Please repeat the lines below, exactly and only, from the one that holds "Обустройство дома" through the one that holds "Душевой уголок или душевая кабина: что".
◆ ◆ ◆
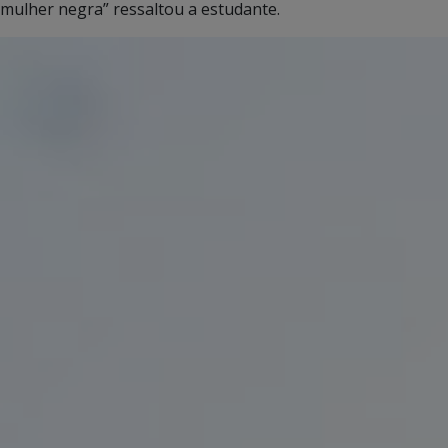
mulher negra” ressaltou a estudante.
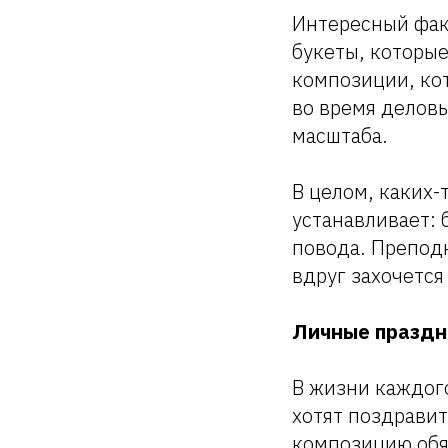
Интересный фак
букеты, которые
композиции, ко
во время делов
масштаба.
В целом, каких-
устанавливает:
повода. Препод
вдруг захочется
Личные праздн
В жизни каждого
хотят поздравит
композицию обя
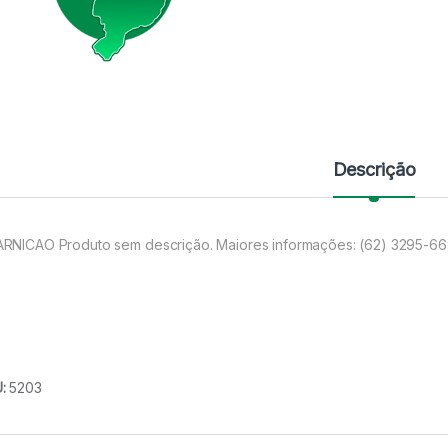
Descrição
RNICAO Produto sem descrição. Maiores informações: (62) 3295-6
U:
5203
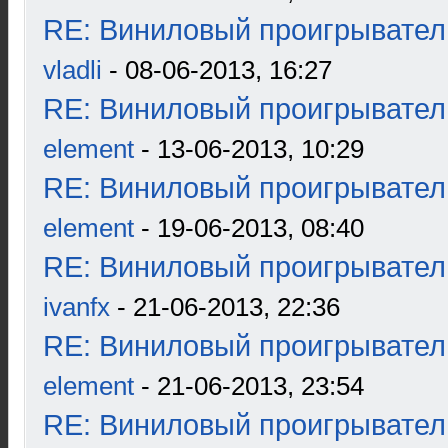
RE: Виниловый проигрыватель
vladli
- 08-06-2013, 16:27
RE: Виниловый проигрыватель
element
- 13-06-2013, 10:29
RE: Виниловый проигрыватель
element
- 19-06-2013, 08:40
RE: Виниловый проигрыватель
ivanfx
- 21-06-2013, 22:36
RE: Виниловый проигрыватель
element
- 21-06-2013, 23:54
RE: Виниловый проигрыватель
◆ ◆ ◆
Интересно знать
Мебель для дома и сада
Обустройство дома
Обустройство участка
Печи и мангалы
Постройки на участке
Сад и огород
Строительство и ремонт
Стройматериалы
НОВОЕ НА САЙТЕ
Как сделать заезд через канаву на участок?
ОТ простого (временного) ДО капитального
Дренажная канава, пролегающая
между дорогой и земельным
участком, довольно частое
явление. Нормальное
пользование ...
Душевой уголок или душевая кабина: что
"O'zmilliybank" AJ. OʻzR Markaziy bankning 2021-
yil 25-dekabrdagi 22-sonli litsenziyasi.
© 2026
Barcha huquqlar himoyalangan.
◆ ◆ ◆
TASK SOLUTION:
Обустройство дома
Обустройство участка
Печи и мангалы
Постройки на участке
Сад и огород
Строительство и ремонт
Стройматериалы
НОВОЕ НА САЙТЕ
Как сделать заезд через канаву на участок?
ОТ простого (временного) ДО капитального
Дренажная канава, пролегающая
между дорогой и земельным
участком, довольно частое
явление. Нормальное
пользование ...
Душевой уголок или душевая кабина: что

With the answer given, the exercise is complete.